> **Exercise aim**
Once the line with "Identify the location of Logowanie." is found, repeat it and all later lines exactly through the end of the listing below, with the pictures left out.
============
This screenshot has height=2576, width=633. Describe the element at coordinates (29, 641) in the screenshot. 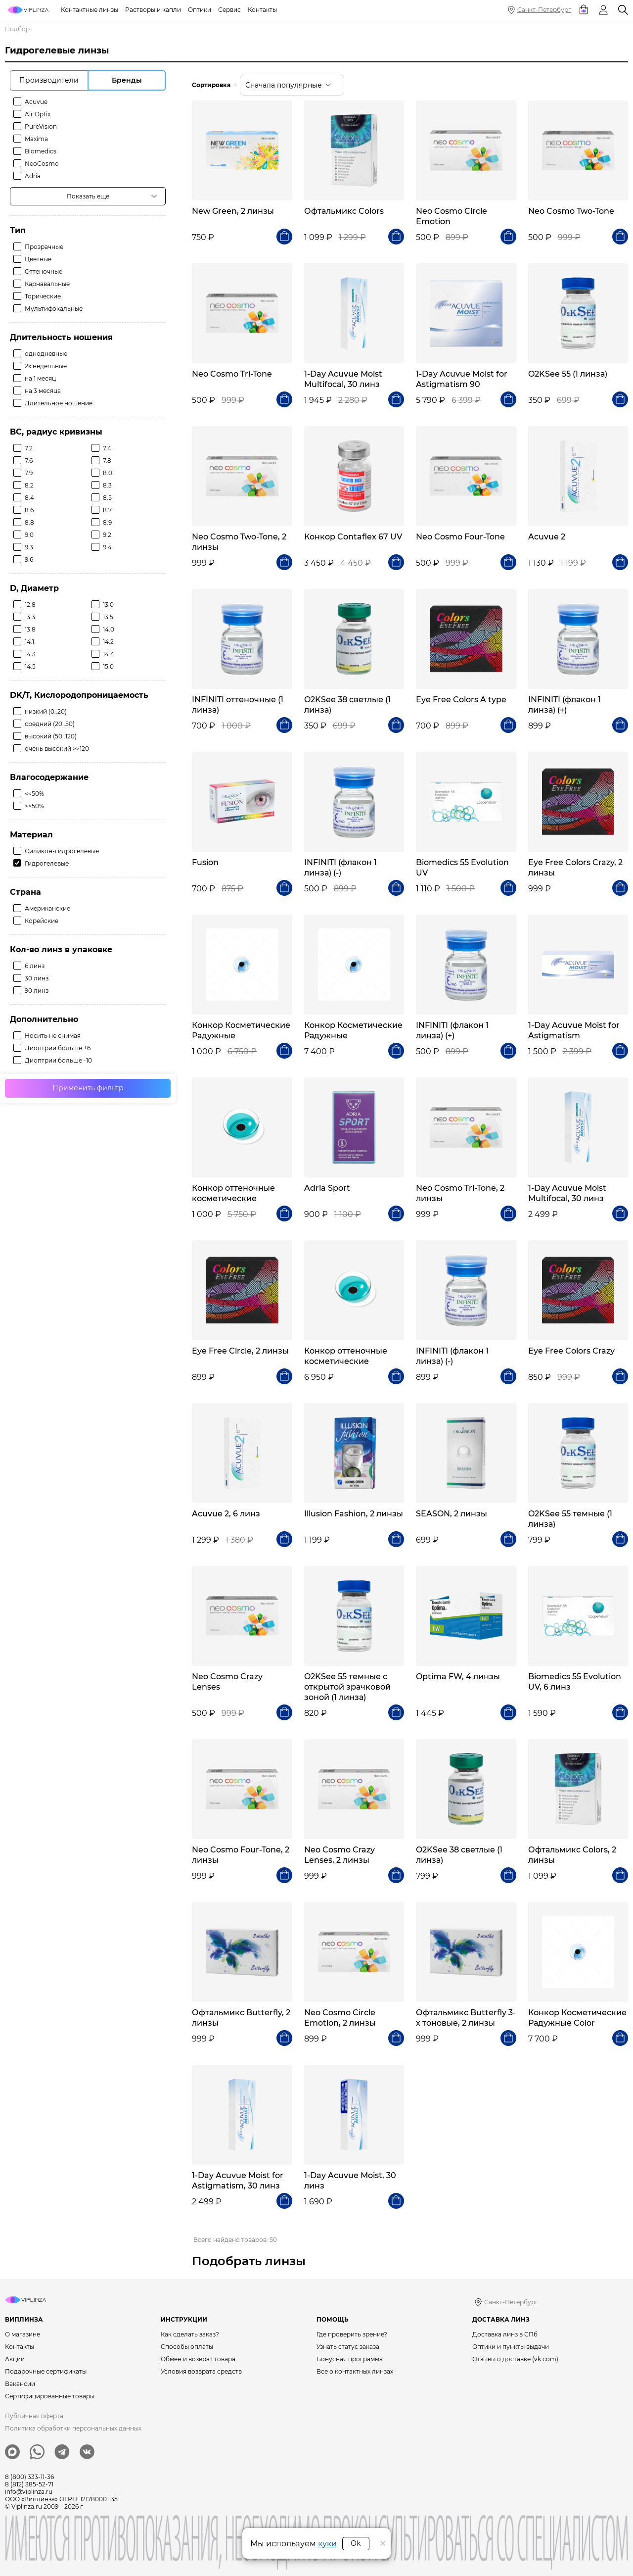

I see `14.1` at that location.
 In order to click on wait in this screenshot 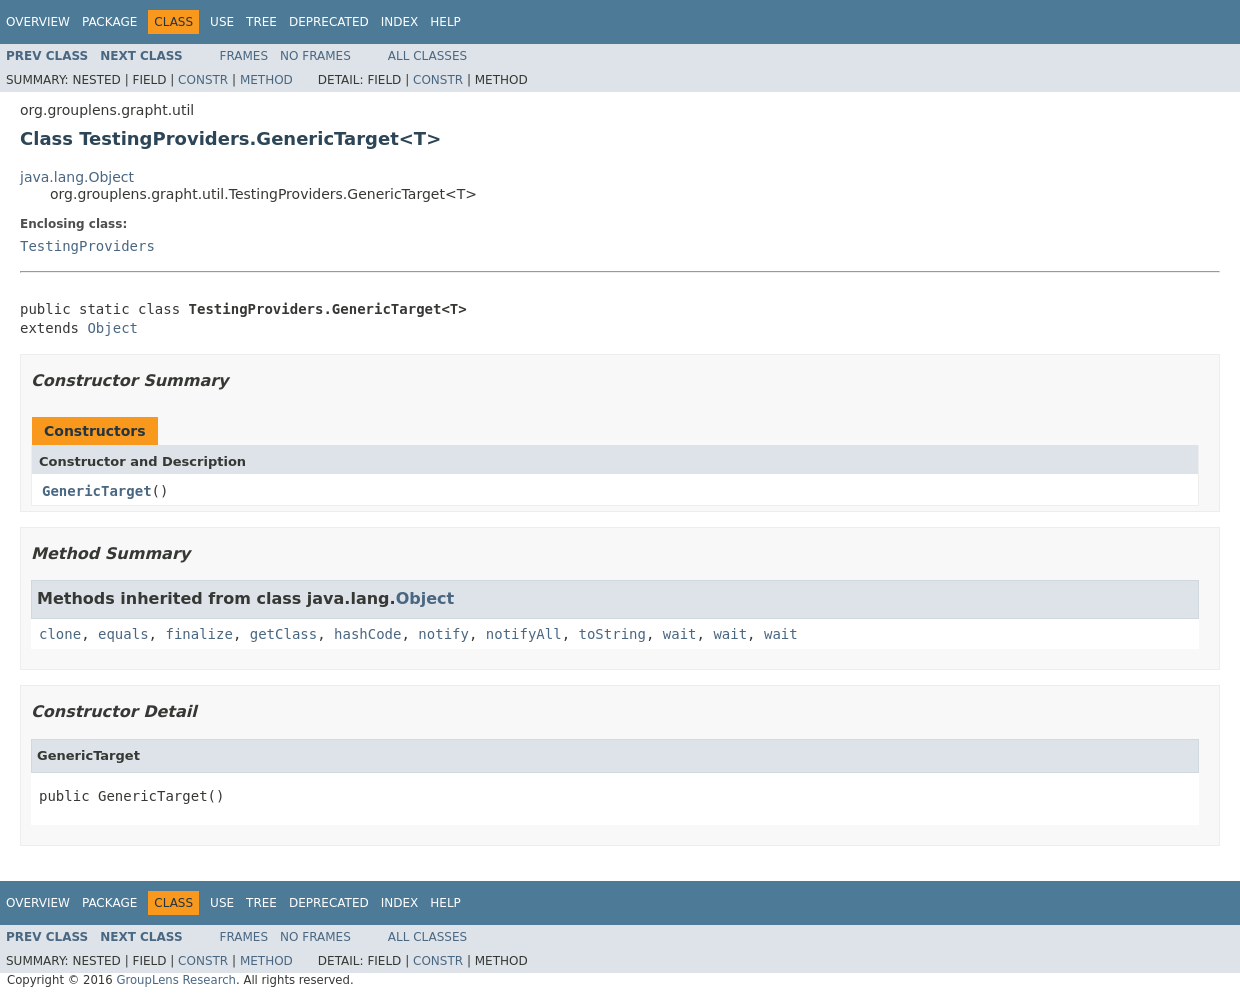, I will do `click(680, 634)`.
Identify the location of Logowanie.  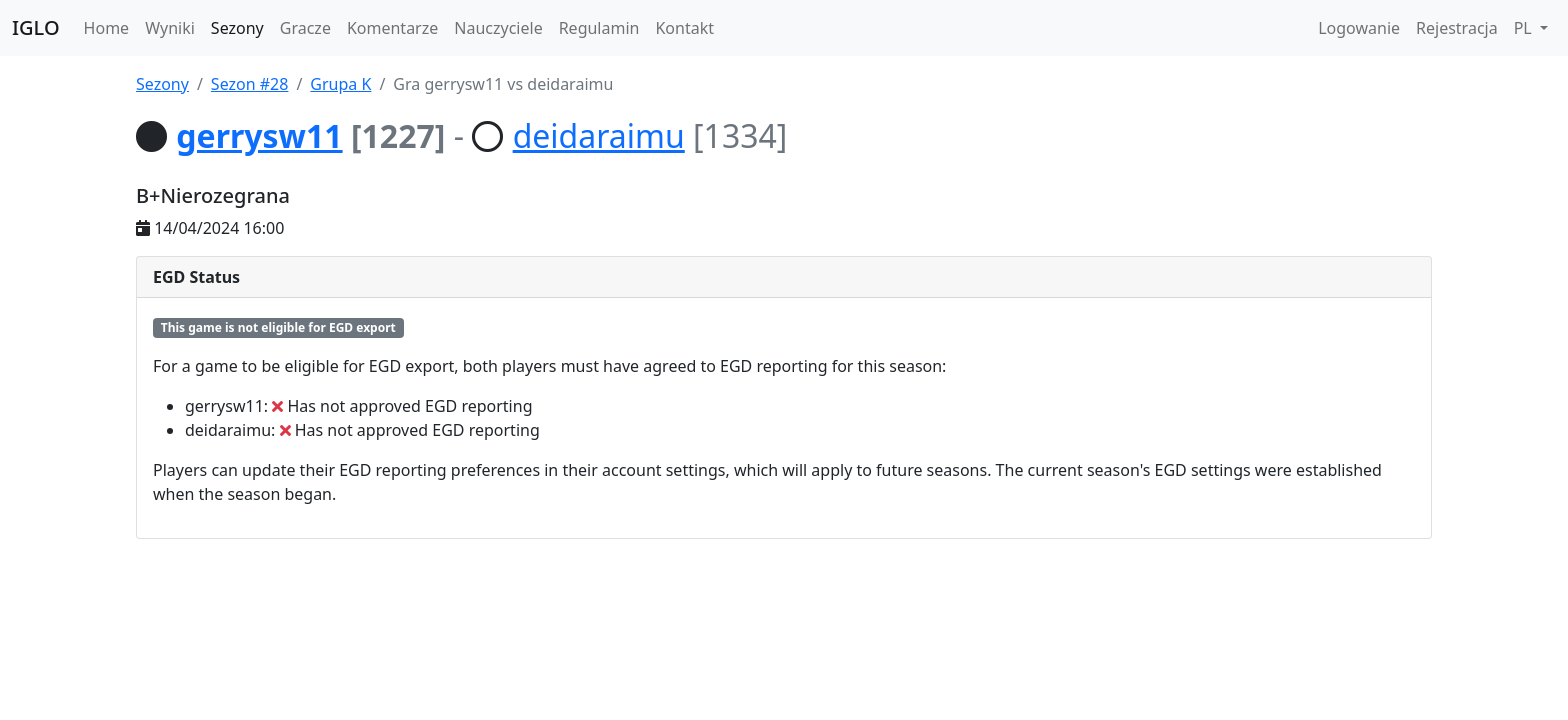
(1359, 28).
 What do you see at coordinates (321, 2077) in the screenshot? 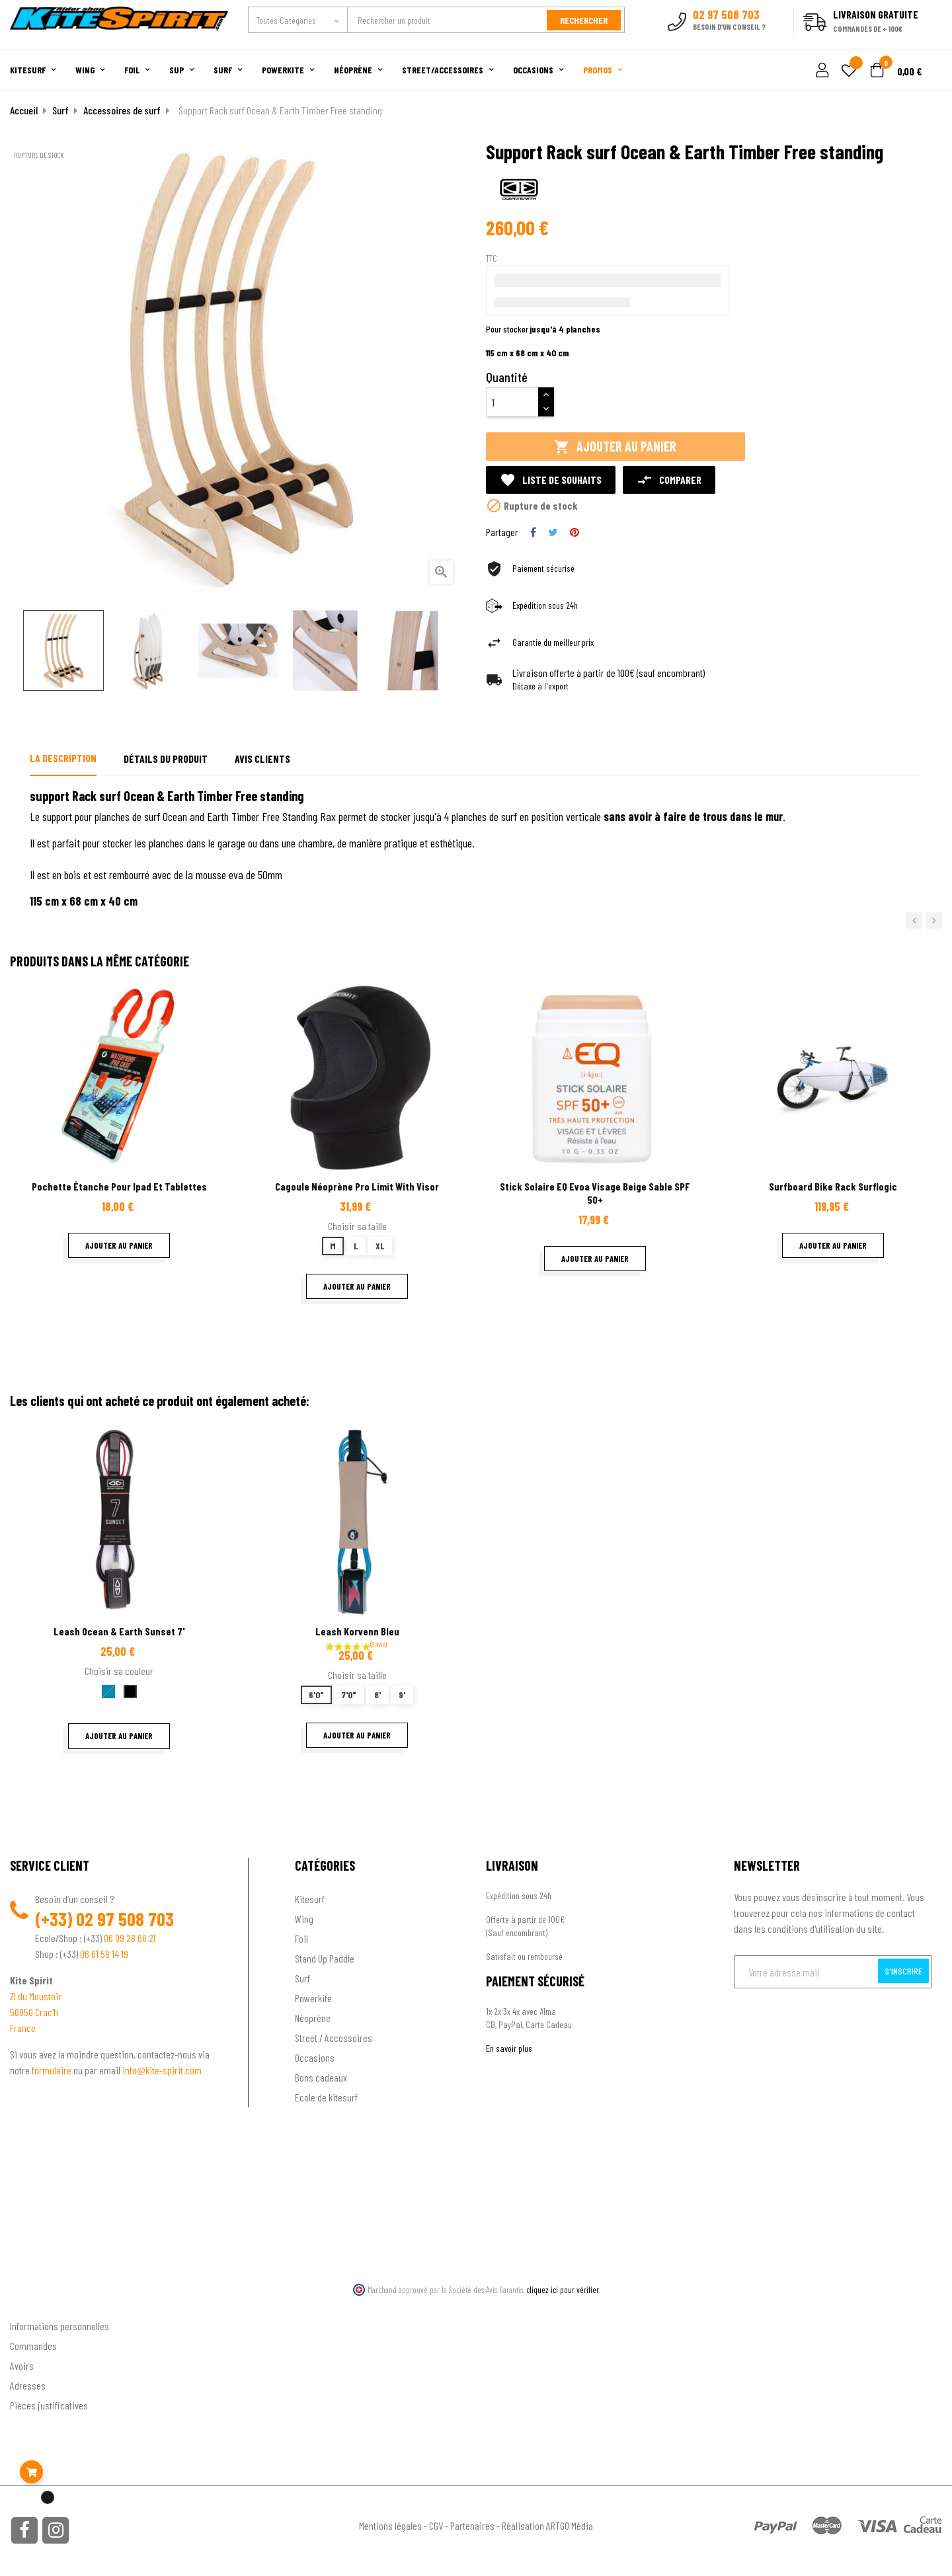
============
> **Response area**
Identify the location of Logowanie.  
(1359, 28).
 What do you see at coordinates (321, 2077) in the screenshot? 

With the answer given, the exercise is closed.